According to RCGP chair Professor Martin Marshall, GPs need to ‘shift mindset’ to ‘lower thresholds’ for cancer referral. Or rather, for ‘cancer’ referral, given that the current NICE-suggested positive predictive value threshold for symptoms is already so eye-wateringly low that the majority of patients referred are far more likely to end up diagnosed with anxiety than cancer.
This suggestion throws up at least three paradoxes:
1. Lowering thresholds for referral might ensure fewer cancers are missed. But as things stand, this can only be at the expense of delaying those cancer diagnoses for the minority who actually have it – because the diagnostic bottleneck is at the pointy, hospital end, and increased referrals just makes this investigative delay worse.

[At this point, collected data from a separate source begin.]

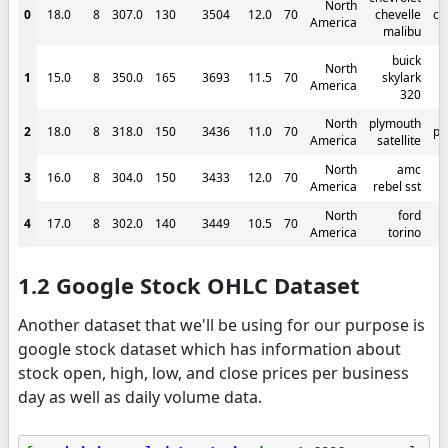
North
0
18.0
8
307.0
130
3504
12.0
70
chevelle
ch
America
malibu
buick
North
1
15.0
8
350.0
165
3693
11.5
70
skylark
America
320
North
plymouth
2
18.0
8
318.0
150
3436
11.0
70
pl
America
satellite
North
amc
3
16.0
8
304.0
150
3433
12.0
70
America
rebel sst
North
ford
4
17.0
8
302.0
140
3449
10.5
70
America
torino
1.2 Google Stock OHLC Dataset
Another dataset that we'll be using for our purpose is
google stock dataset which has information about
stock open, high, low, and close prices per business
day as well as daily volume data.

2. The lower our cancer threshold becomes, the more it makes our job as gatekeepers, and therefore GPs, pointless. And if this sounds like protectionism, it is. Yes, it protects a sacred GP role. But it also protects the hospital from meltdown. And it protects patients from an endless hell of bewildering tests and follow up appointments to deal with the incidentalomas found via the inevitable 2ww CT CAP.
3. There’s not much lower the threshold can actually go, unless Prof Marshall-inspired revised NICE cancer guidance suggests that the new criterion for referral is simply that the patient is alive, and therefore at risk.
So I’m sorry Prof, but I’m not sure this ‘shift mindset’ stuff makes much sense, but I am sure that overwhelming hospitals and undermining of our gatekeeping USP makes no sense. Also, there’s nothing here about monkeys.